Ma anche di abbattere la burocrazia! Questo è stato un coro unanime, a margine degli interventi di fondatori di startup capaci di toccare valutazioni miliardarie. Tutti italiani, anche se in alcuni casi hanno fondato la loro azienda anni fa dove c'erano condizioni migliori.
GRANDI SFIDE MA ANCHE OPPORTUNITA’: TIM COOK A NAPOLI
Tim Cook, il numero 1 di Apple, è stato a Napoli per ricevere dall'Università Federico II la laurea honoris causa in Innovation and International Management, ma anche per mantenere una promessa fatta sei anni fa, all'annuncio della nascita dell'Apple Academy di san Giovanni a Teduccio. Ad oggi circa duemila ragazzi di 77 Paesi si sono diplomati all'Academy, e molti hanno trasformato la loro passione in un impiego: un bel traguardo. Le citazioni che seguono raccontano il pensiero del manager durante gli eventi napoletani cui ha partecipato.

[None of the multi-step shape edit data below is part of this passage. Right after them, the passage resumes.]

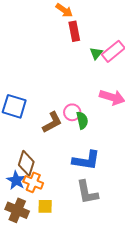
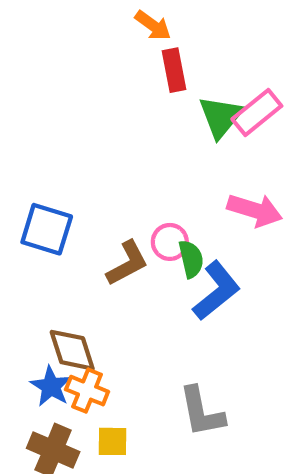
green triangle: (96, 53) -> (221, 117), size x1.6
blue L-shape: (86, 160) -> (217, 291), moved, turned -48
brown diamond: (26, 163) -> (72, 350), turned -35

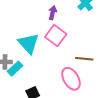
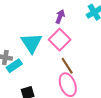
brown line: (84, 59) -> (67, 66), moved, turned 42

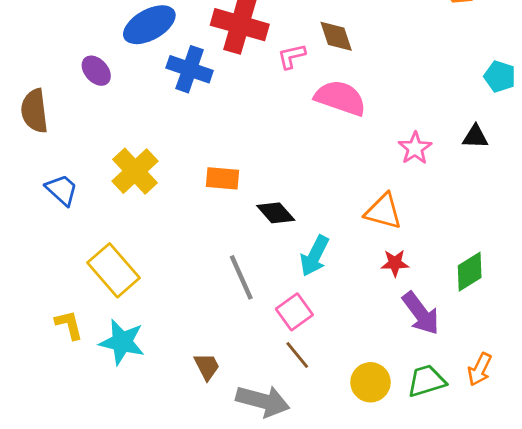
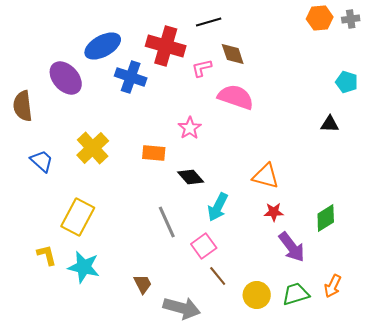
purple ellipse: (96, 71) -> (66, 78), size x1.6
pink star: (415, 148) -> (190, 128), moved
yellow rectangle: (113, 270) -> (78, 217), turned 69
brown line: (297, 355) -> (218, 276), moved

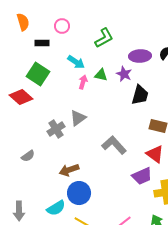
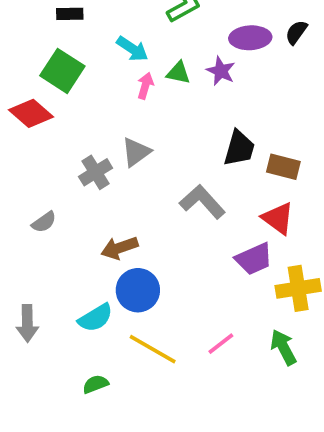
black trapezoid: (140, 95) -> (239, 148), moved

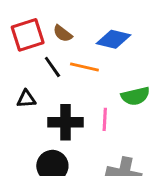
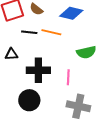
black line: (52, 67) -> (29, 32), turned -49
pink line: (105, 119) -> (68, 77), moved

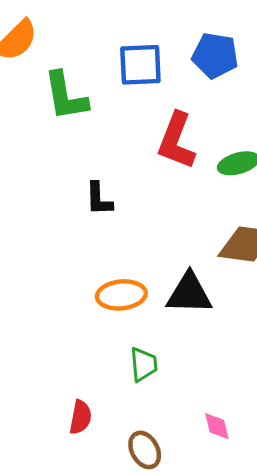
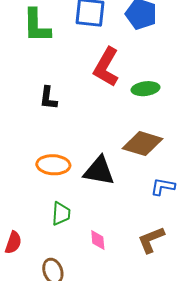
pink diamond: (217, 426) -> (98, 240), moved

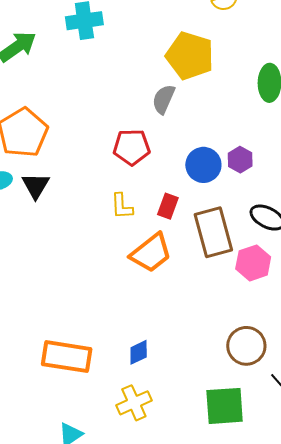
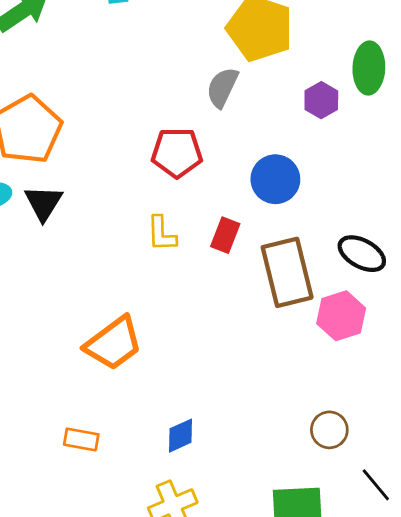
purple hexagon: (240, 160) -> (321, 100), moved
orange trapezoid: (151, 253) -> (114, 343), moved
brown circle: (246, 346) -> (329, 430), size x0.7
orange rectangle: (67, 357) -> (81, 439), size x0.5

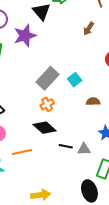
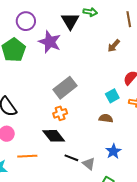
purple star: (25, 36) -> (50, 42), turned 30
cyan square: (75, 80) -> (112, 96), moved
gray triangle: (84, 149) -> (89, 164), turned 32

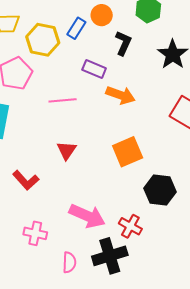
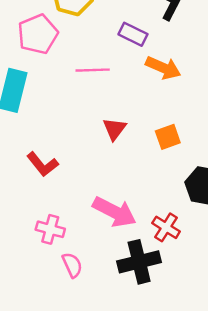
red triangle: (67, 150) -> (115, 129), moved
orange square: (128, 152) -> (168, 137), size x0.7
pink semicircle: (69, 262) -> (72, 265), moved, turned -30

“Ci troviamo davanti a sfide fuori dal comune. Eppure questo è anche un momento di opportunità senza precedenti, in cui la promessa e il potenziale dell'innovazione crescono più rapidamente che mai”.
“Tutto il nostro mondo è complesso, e lo diventa sempre più. Oggi la questione non è solo come migliorare la tecnologia, se non ci chiediamo anche come la tecnologia può migliorare la vita delle persone”.
“La privacy è un diritto umano fondamentale, che va difeso perché riguarda la nostra libertà di movimento e di espressione. Sempre più persone ne sono consapevoli”.
“Penso che ci sia uno spazio per la realtà virtuale come qualcosa in cui immergersi, ma non credo che nessuno voglia vivere così tutta la vita.
“La programmazione dovrebbe essere insegnata a scuola, fin dalle elementari, come una seconda lingua davvero universale. Non sto dicendo che dobbiamo diventare tutti programmatori, ma per me il codice aiuta a sviluppare il pensiero critico, e questo può essere utile in molte occasioni”.
“Ho imparato da Steve (Jobs) che la gioia è nel percorso, non nel traguardo. Tutti noi siamo ispirati da Steve. La sua etica, il suo Dna sarà sempre il fondamento di Apple”.
IL SUMMIT ANIA CHIEDE ALL’UE RISPOSTE TEMPESTIVE
Il settore assicurativo in Europa sta sostenendo fortemente l'economia, con quasi 11mila miliardi di asset gestiti. In Italia, in particolare, il flusso di investimenti da parte del settore ha toccato i mille miliardi di euro.
Nel corso del Summit 2022 di ANIA tenuto a Roma ai primi di Ottobre, con vertici istituzionali e settoriali europei, sono emerse queste cifre. Ma è emersa anche la necessita di una stretta partnership pubblico-privato per dare al comparto uno scenario sostenibile di medio-lungo periodo. Come è emersa la inefficacia delle politiche europee, troppo lente.
Le assicurazioni garantiscono che stanno facendo la loro parte per sostenere la casa comune europea, assediata da guerra, inflazione, crisi energetica, una probabile recessione; ed in più sullo sfondo di una delicata transizione ecologica e digitale e in presenza del debito pubblico ingente in molti Paesi (l'Italia in primis). In questo scenario un aumento del costo delle polizze sembra probabile e l'Europa deve accelerare e rispondere con misure rapide, efficaci ed equilibrate alle emergenze.